START Task material

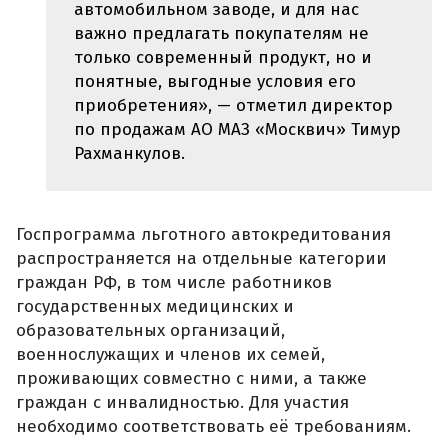
автомобильном заводе, и для нас
важно предлагать покупателям не
только современный продукт, но и
понятные, выгодные условия его
приобретения», — отметил директор
по продажам АО МАЗ «Москвич» Тимур
Рахманкулов.
Госпрограмма льготного автокредитования
распространяется на отдельные категории
граждан РФ, в том числе работников
государственных медицинских и
образовательных организаций,
военнослужащих и членов их семей,
проживающих совместно с ними, а также
граждан с инвалидностью. Для участия
необходимо соответствовать её требованиям.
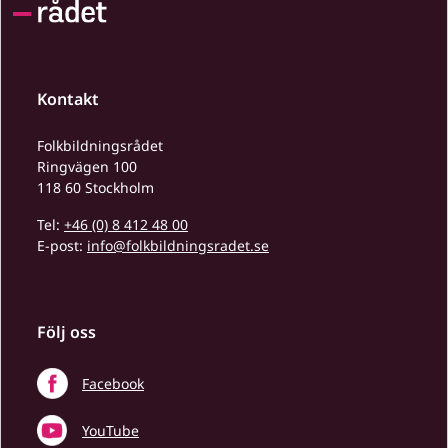
Kontakt
Folkbildningsrådet
Ringvägen 100
118 60 Stockholm
Tel:
+46 (0) 8 412 48 00
E-post:
info@folkbildningsradet.se
Följ oss
Facebook
YouTube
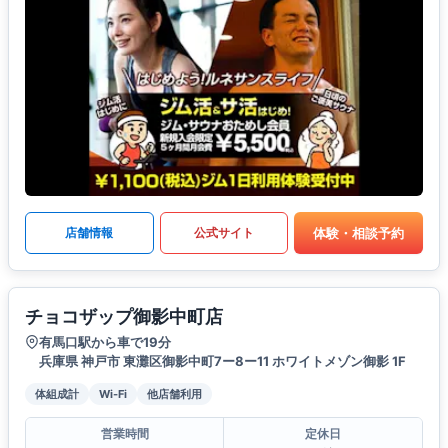
体験・相談予約
店舗情報
公式サイト
チョコザップ御影中町店
有馬口駅から車で19分
兵庫県 神戸市 東灘区御影中町7ー8ー11 ホワイトメゾン御影 1F
体組成計
Wi-Fi
他店舗利用
営業時間
定休日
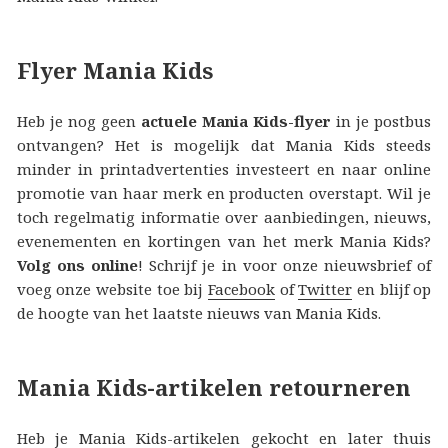
Flyer Mania Kids
Heb je nog geen
actuele Mania Kids-flyer
in je postbus
ontvangen? Het is mogelijk dat Mania Kids steeds
minder in printadvertenties investeert en naar online
promotie van haar merk en producten overstapt. Wil je
toch regelmatig informatie over aanbiedingen, nieuws,
evenementen en kortingen van het merk Mania Kids?
Volg ons online
! Schrijf je in voor onze nieuwsbrief of
voeg onze website toe bij
Facebook
of
Twitter
en blijf op
de hoogte van het laatste nieuws van Mania Kids.
Mania Kids-artikelen retourneren
Heb je Mania Kids-artikelen gekocht en later thuis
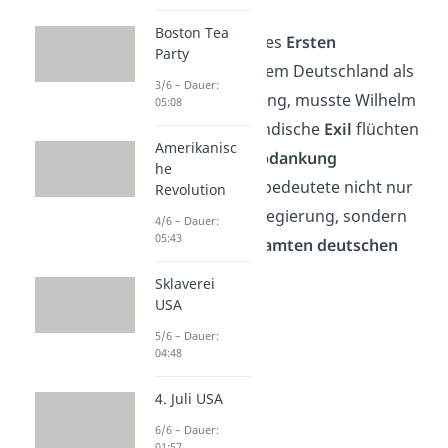
Boston Tea
Nach dem Ende des
Ersten
Party
Weltkriegs
, aus dem Deutschland als
3/6 – Dauer:
Verlierer hervorging, musste Wilhelm
05:08
II. in das niederländische
Exil
flüchten
Amerikanisc
und wurde zur
Abdankung
he
gezwungen. Das bedeutete nicht nur
Revolution
das Ende seiner Regierung, sondern
4/6 – Dauer:
05:43
das
Ende des gesamten deutschen
Kaisertums
.
Sklaverei
USA
5/6 – Dauer:
04:48
4. Juli USA
6/6 – Dauer:
01:57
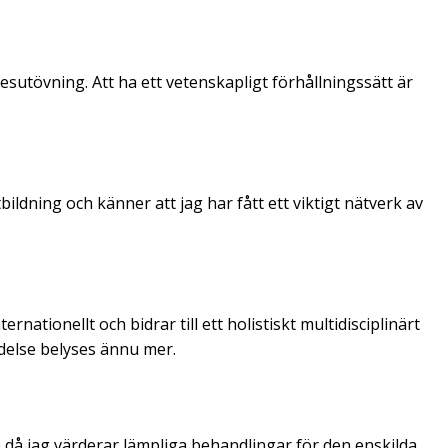
esutövning. Att ha ett vetenskapligt förhållningssätt är
ldning och känner att jag har fått ett viktigt nätverk av
rnationellt och bidrar till ett holistiskt multidisciplinärt
ydelse belyses ännu mer.
de då jag värderar lämpliga behandlingar för den enskilda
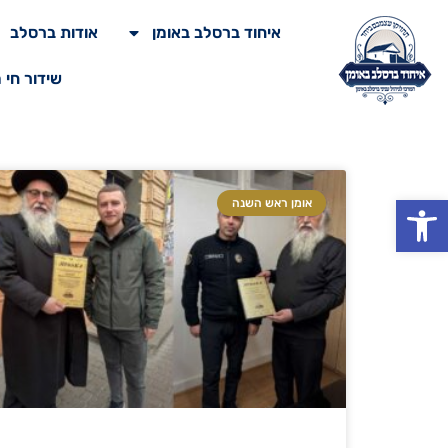
איחוד ברסלב באומן
אודות ברסלב
שידור חי 
פתח סרגל נגישות
אומן ראש השנה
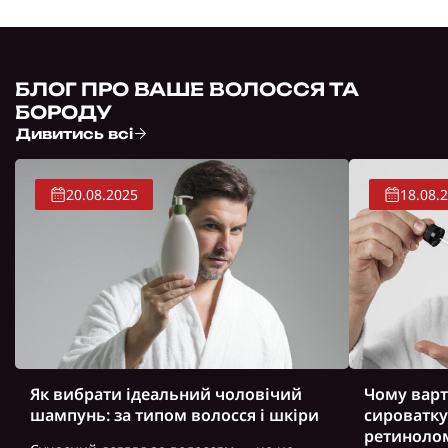
БЛОГ ПРО ВАШЕ ВОЛОССЯ ТА
БОРОДУ
Дивитись всі
20.08.2025
18.08.
Як вибрати ідеальний чоловічий
Чому варт
шампунь: за типом волосся і шкіри
сироватку
ретиноло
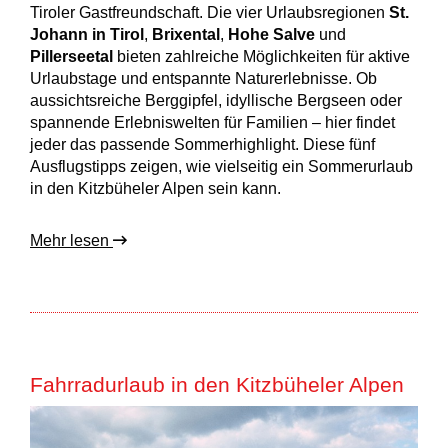
Tiroler Gastfreundschaft. Die vier Urlaubsregionen
St.
Johann in Tirol
,
Brixental
,
Hohe Salve
und
Pillerseetal
bieten zahlreiche Möglichkeiten für aktive
Urlaubstage und entspannte Naturerlebnisse. Ob
aussichtsreiche Berggipfel, idyllische Bergseen oder
spannende Erlebniswelten für Familien – hier findet
jeder das passende Sommerhighlight. Diese fünf
Ausflugstipps zeigen, wie vielseitig ein Sommerurlaub
in den Kitzbüheler Alpen sein kann.
Mehr lesen
Fahrradurlaub in den Kitzbüheler Alpen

END Task material

About this exercise:
When you reach the line with "Госпрограмма льготного автокредитования" in the records above, start writing out each line exactly, and stop after the line with "兵庫県 神戸市 東灘区御影中町7ー8ー11 ホワイトメゾン御影 1F". Pictures stay out.

Solution to this exercise:
Госпрограмма льготного автокредитования
распространяется на отдельные категории
граждан РФ, в том числе работников
государственных медицинских и
образовательных организаций,
военнослужащих и членов их семей,
проживающих совместно с ними, а также
граждан с инвалидностью. Для участия
необходимо соответствовать её требованиям.
Kontakt
Folkbildningsrådet
Ringvägen 100
118 60 Stockholm
Tel:
+46 (0) 8 412 48 00
E-post:
info@folkbildningsradet.se
Följ oss
Facebook
YouTube
体験・相談予約
店舗情報
公式サイト
チョコザップ御影中町店
有馬口駅から車で19分
兵庫県 神戸市 東灘区御影中町7ー8ー11 ホワイトメゾン御影 1F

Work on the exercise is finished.